Lit & Luz Events Recap
We partnered up with Lit & Luz Festival this fall to offer a variety of programming.
Part of our Fall programming was done in collaboration with the Lit & Luz Festival, a Chicago-based celebration of language, literature, and art. The Lit & Luz Festival supports writers and artists through programs of international cultural exchange, creating space for essential dialogues between residents of Mexico and the United States. The Center for Latinx Literature of the Americas collaborated with the Festival for three events this semester. Find a recap of each of these events below.
Anthony Cody
Writer, Anthony Cody, kicked off Lit & Luz's programming with a keynote address and marked our first collaboration with MAKE Lit. Cody addressed the theme for this year’s Lit and Luz Festival, “Revision,” and he shared important insights both about his family history and his off-the-page writing process. Cody interspersed his talk with readings of his poetry, and the event culminated with a conversation between Cody and CLXLA director Daniel Borzutzky. If you missed this keynote address, you can view it at Lit & Luz’s YouTube page.

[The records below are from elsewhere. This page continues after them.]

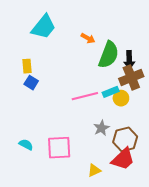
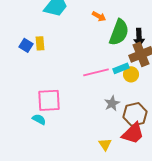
blue square: (31, 83) -> (26, 45), moved
pink square: (59, 148) -> (49, 100), moved
yellow triangle: (94, 170) -> (105, 144), turned -40

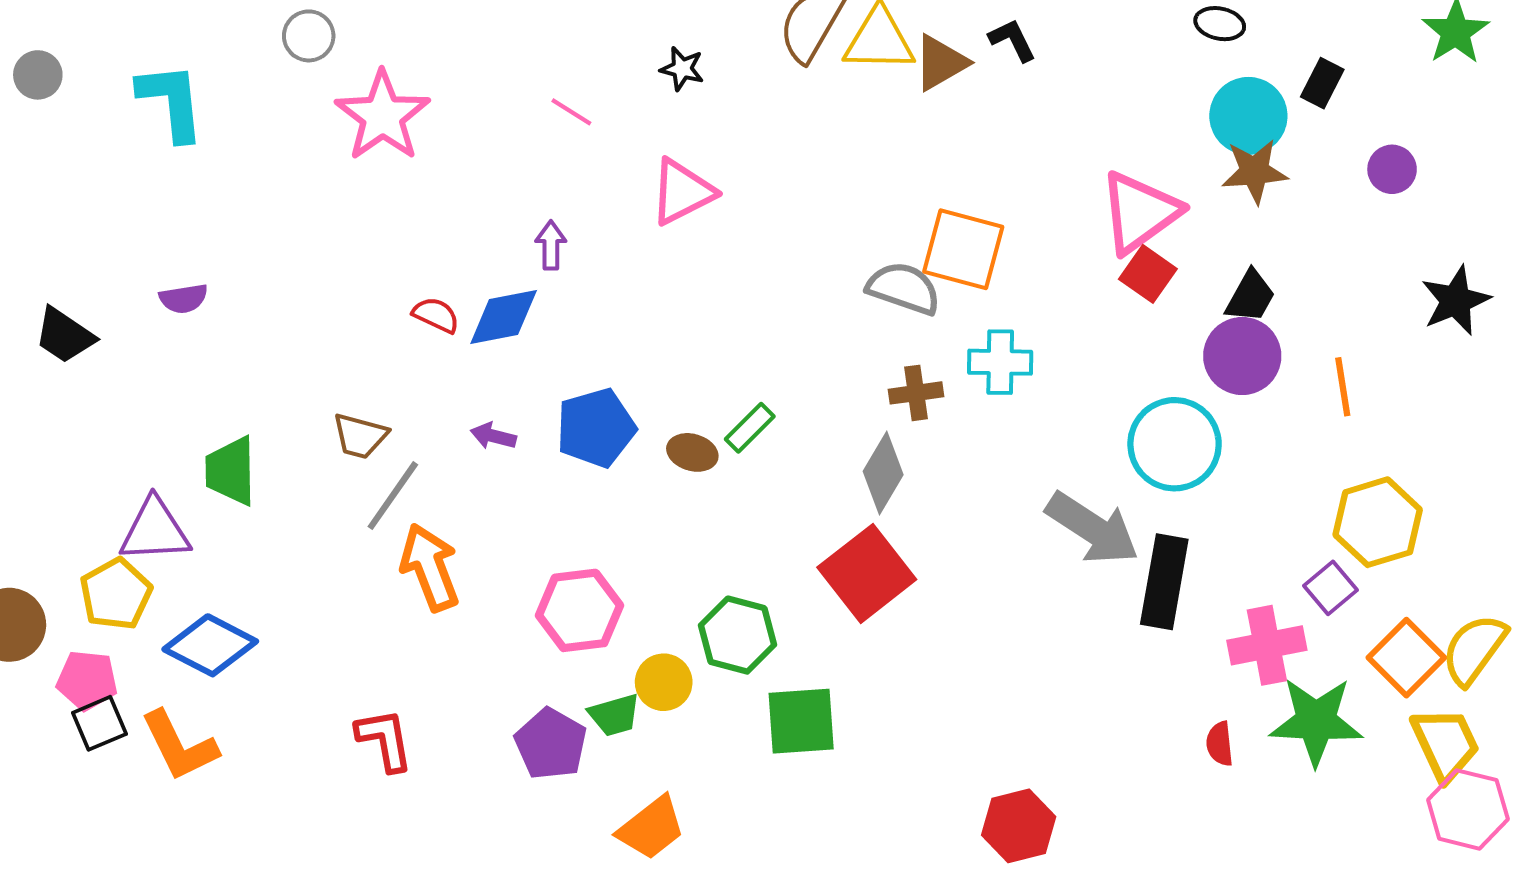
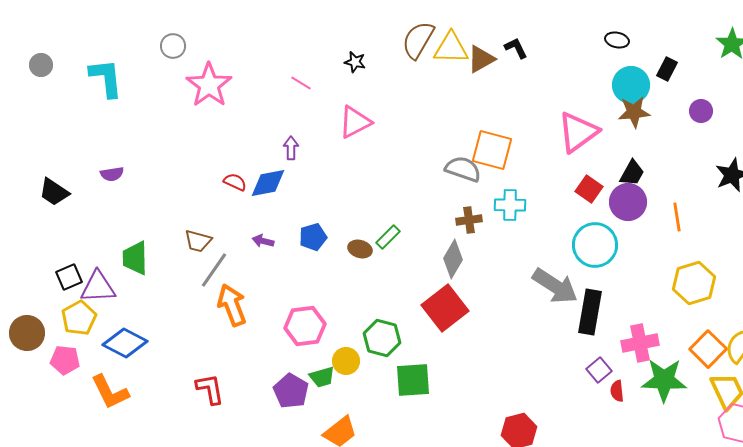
red square: (1148, 274) -> (589, 189), moved
blue pentagon: (596, 428) -> (313, 237), size x0.7
purple square: (1330, 588) -> (599, 370), moved
black square: (99, 723) -> (69, 277), moved

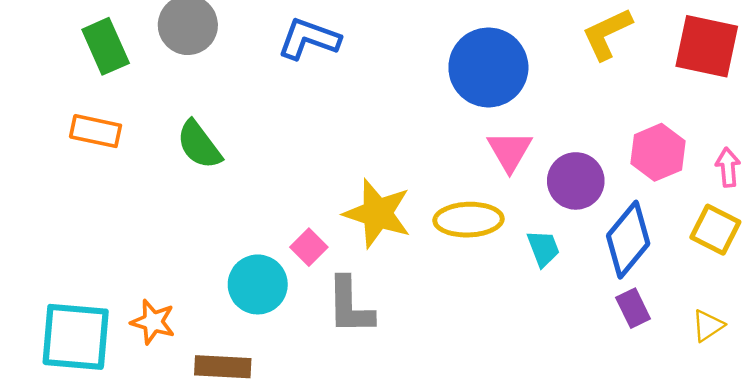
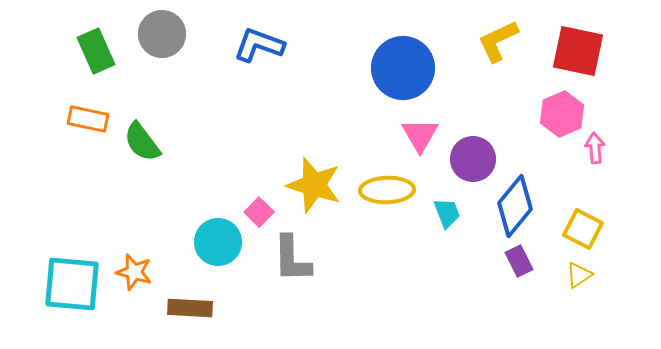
green semicircle: (199, 145) -> (142, 142), moved
pink hexagon: (658, 152) -> (562, 114), moved
yellow square: (715, 230) -> (583, 229), moved

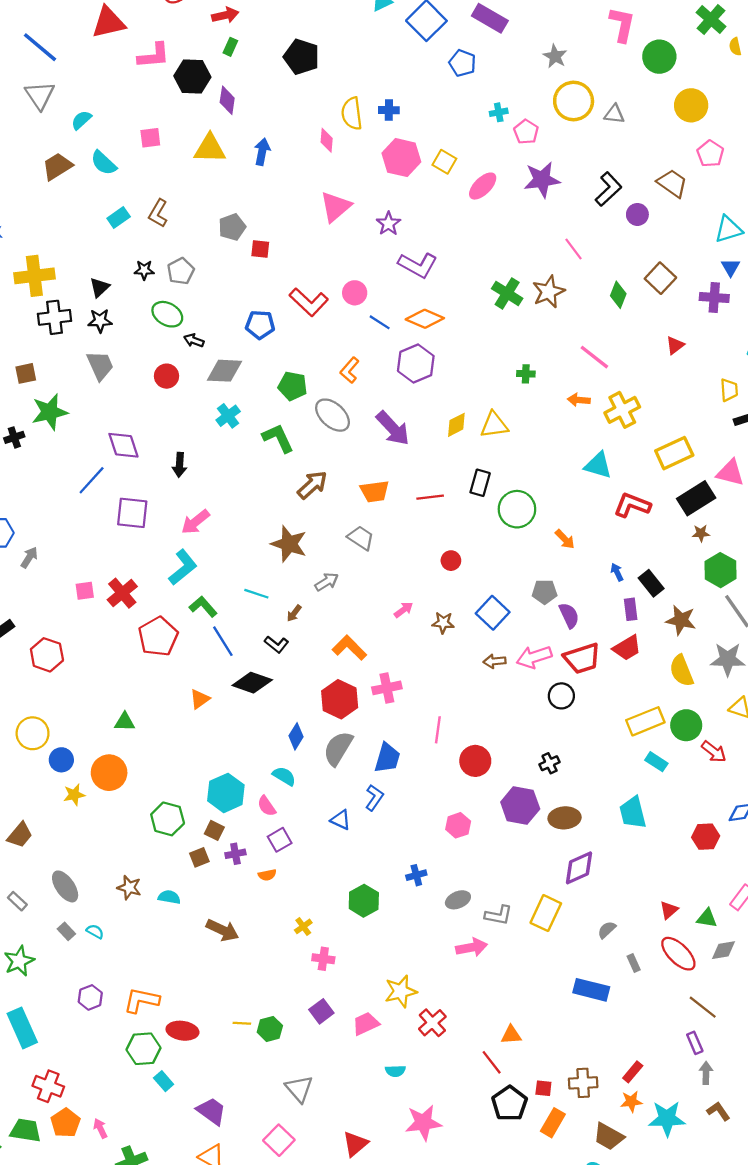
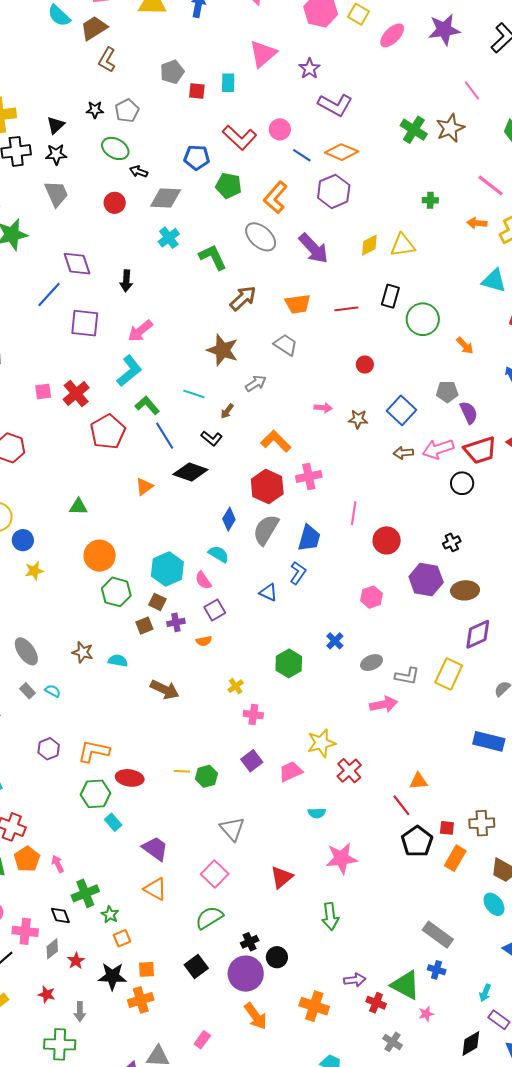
brown trapezoid: (57, 166) -> (94, 28), moved
cyan rectangle: (119, 218) -> (228, 83), moved, turned -54
orange L-shape: (350, 370) -> (276, 197), size x1.4
green pentagon: (293, 386) -> (229, 186), moved
pink arrow: (403, 610) -> (323, 408), turned 42
orange circle: (109, 773) -> (100, 556), moved
blue cross: (416, 875) -> (335, 641), turned -30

Dolores Dorantes & Robin Myers
For our second event with the Lit & Luz Festival, we invited US-based Mexican poet Dolores Dorantes as well as the English-language translator of Dorantes’s work, Robin Myers, to UIC’s campus for a bilingual reading and discussion. Dorantes read selections from her collection Copia in Spanish, each of which was followed by a reading of Myers’s translation. The event concluded with a discussion between Dorantes, Myers, and the audience, in which they discussed the nature of poetics, translation, and international collaboration.
Panel Discussion
Our final co-sponsored event was a lively panel discussion about the upcoming anthology Latinx Poetics: Essays on the Art of Poetry. We were joined by anthology editor Ruben Quesada along with contributors ir’ene lara silva and Sheryl Luna, each of whom read a poem and a brief passage of an essay. Afterward, the three of them joined Center director Daniel Borzutzky for a conversation about the origins of the anthology, the craft of poetry, and Latinx identity. If you missed this panel, you can watch the recording on Lit & Luz’s YouTube page.